Activists in Washington, D.C., on Wednesday spread copies of fake newspapers made to look like The Washington Post that contained mock stories predicting President Trump's departure from office.

Social media users said copies, which bore a resemblance to the real Washington Post, were handed out near the White House, at Union Station and elsewhere in downtown Washington.

The Post put out a statement clarifying that the newspapers dedicated to criticizing Trump were not authentic.

"There are fake print editions of The Washington Post being distributed around downtown DC, and we are aware of a website attempting to mimic The Post’s," the news outlet said in a statement. "They are not Post products, and we are looking into this."

The front page headline read "Unpresidented," with an accompanying story describing Trump's removal from office. The date on the paper read May 1, 2019.

Images of the fake newspapers quickly spread on social media, with users describing the products as an accurate example of "fake news," the term Trump has used to describe The Washington Post and other news outlets whose coverage he deems unfavorable.
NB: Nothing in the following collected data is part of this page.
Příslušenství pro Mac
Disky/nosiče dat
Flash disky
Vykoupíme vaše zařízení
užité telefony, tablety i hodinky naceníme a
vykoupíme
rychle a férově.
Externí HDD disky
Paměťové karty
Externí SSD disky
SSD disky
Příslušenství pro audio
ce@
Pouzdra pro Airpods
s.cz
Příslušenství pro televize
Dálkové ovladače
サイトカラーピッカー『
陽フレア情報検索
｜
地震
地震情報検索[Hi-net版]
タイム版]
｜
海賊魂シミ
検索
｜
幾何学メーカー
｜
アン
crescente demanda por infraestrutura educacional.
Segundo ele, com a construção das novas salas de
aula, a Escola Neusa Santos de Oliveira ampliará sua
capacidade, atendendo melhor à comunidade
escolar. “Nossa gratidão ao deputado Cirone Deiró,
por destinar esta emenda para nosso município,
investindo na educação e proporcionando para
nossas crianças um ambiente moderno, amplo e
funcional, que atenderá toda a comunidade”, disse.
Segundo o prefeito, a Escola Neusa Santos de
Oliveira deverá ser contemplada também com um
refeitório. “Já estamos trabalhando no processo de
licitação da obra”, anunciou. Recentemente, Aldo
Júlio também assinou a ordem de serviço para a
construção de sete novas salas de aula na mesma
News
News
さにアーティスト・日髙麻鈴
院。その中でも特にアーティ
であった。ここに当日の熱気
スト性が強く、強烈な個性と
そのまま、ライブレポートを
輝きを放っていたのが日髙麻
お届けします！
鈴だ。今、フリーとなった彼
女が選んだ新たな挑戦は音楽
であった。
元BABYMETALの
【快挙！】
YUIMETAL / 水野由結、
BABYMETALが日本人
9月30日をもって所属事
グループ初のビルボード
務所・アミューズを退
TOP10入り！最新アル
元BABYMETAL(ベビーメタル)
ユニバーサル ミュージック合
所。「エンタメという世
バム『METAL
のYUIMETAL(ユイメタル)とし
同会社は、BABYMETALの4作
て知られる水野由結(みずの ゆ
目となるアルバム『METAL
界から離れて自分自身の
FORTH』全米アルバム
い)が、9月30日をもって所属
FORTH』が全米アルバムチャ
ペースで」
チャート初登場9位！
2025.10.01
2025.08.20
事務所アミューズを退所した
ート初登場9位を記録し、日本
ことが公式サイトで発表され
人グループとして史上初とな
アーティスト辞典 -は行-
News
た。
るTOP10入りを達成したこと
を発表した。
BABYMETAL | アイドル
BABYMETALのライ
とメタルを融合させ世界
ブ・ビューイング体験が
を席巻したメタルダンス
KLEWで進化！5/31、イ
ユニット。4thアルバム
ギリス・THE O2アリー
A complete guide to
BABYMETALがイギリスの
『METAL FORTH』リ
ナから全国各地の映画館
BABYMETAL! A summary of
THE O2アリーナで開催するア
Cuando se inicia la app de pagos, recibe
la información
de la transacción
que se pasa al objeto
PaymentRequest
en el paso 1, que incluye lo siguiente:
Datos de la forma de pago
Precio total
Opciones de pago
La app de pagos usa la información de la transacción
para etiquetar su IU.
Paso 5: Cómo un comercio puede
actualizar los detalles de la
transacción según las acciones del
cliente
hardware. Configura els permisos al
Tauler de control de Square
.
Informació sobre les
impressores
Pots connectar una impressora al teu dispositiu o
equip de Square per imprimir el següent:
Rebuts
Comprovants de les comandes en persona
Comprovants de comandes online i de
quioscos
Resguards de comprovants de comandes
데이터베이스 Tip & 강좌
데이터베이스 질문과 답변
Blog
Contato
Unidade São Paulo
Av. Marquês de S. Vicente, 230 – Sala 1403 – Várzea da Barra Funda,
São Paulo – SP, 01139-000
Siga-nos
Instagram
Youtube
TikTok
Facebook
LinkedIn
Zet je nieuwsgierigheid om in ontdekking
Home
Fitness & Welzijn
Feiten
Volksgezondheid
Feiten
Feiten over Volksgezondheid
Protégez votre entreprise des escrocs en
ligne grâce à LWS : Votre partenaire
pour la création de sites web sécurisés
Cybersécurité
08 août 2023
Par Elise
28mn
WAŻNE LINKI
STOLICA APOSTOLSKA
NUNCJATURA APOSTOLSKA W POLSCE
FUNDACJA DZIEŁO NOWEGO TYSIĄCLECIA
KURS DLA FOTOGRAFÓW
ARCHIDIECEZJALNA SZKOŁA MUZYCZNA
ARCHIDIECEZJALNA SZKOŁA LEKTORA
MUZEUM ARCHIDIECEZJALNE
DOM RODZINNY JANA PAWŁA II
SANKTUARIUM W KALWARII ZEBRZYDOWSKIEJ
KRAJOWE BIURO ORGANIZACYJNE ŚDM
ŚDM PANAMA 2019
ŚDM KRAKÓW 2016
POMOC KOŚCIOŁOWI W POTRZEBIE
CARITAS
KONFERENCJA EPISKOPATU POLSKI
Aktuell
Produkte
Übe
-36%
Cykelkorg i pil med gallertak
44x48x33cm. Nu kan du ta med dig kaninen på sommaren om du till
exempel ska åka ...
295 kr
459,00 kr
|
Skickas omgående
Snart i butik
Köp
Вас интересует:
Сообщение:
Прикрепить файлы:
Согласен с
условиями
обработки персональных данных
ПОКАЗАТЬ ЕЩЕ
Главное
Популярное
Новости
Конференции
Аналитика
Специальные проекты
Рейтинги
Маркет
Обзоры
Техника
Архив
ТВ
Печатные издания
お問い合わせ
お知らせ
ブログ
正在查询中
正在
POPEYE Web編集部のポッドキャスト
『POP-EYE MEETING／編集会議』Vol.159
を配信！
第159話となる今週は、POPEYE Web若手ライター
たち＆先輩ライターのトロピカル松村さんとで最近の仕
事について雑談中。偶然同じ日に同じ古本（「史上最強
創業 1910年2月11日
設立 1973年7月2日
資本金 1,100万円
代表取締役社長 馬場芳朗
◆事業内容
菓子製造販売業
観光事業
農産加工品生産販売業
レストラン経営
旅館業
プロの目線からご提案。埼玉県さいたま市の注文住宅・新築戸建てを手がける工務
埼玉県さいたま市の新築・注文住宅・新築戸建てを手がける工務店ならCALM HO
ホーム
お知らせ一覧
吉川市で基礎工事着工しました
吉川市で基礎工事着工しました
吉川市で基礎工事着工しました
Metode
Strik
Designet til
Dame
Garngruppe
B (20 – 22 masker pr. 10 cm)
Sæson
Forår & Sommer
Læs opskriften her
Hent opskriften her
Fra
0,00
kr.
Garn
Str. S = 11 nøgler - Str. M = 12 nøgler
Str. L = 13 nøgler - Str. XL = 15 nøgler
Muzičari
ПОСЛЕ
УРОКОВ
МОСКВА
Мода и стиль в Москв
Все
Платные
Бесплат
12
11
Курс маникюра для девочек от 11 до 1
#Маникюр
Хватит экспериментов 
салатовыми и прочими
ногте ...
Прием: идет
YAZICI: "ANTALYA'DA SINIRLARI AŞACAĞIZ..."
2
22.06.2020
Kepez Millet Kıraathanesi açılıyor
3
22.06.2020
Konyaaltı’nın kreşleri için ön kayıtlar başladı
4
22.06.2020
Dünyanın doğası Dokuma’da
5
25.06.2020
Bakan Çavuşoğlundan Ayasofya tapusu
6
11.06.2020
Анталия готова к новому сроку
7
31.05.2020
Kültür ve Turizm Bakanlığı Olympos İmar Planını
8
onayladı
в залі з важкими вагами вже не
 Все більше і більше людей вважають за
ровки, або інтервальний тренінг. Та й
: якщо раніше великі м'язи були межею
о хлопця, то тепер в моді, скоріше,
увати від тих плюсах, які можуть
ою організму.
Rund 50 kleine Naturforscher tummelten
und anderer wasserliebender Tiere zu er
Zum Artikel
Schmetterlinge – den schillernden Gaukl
Friend of mine said she was handed a FAKE @washingtonpost paper at Union Station this morning. Dated May 1, 2019. Said it was printed on real paper stock. Someone spent some coin producing this. pic.twitter.com/dDPWANm3U3
— Van Applegate (@vbagate) January 16, 2019
This is quite scary. Fake news in print. At quick/first glance, you could easily mistake this for the actual Washington Post. https://t.co/WIQpNTt01O
— Kamahl Santamaria | Al Jazeera (@KamahlAJE) January 16, 2019
.@washingtonpost you might want to deal with the lady handing out fake copies of the Post outside Union Station. I tried to explain why this is problematic but she wasn’t having it. pic.twitter.com/pjohcCFSx7
— Ian Kullgren (@IanKullgren) January 16, 2019
Actual #FakeNews being spread around D.C. today. People handing out these fake @washingtonpost papers justify it by pointing to the date on the papers. They say they’re allowed to dream. pic.twitter.com/xY0eyD98pl
— Mark Irons (@MarkIronsMedia) January 16, 2019
It's unclear where the fake products originated. The Washington Post reported that liberal group Code Pink posted a video on Facebook of its founder passing out copies of the inauthentic paper in D.C.
Medea Benjamin, the founder of Code Pink, said in a email to The Hill that the group is "just distributors" of the fictional newspapers. Activists handed out 10,000 copies across D.C., she said.

Benjamin did immediately not respond to a question about whose idea it was to produce the papers.

MoveOn, a progressive advocacy organization, also said it approved of the front page but was not responsible for the fake newspaper.

While we love the headline, we didn't produce today's satirical Washington Post.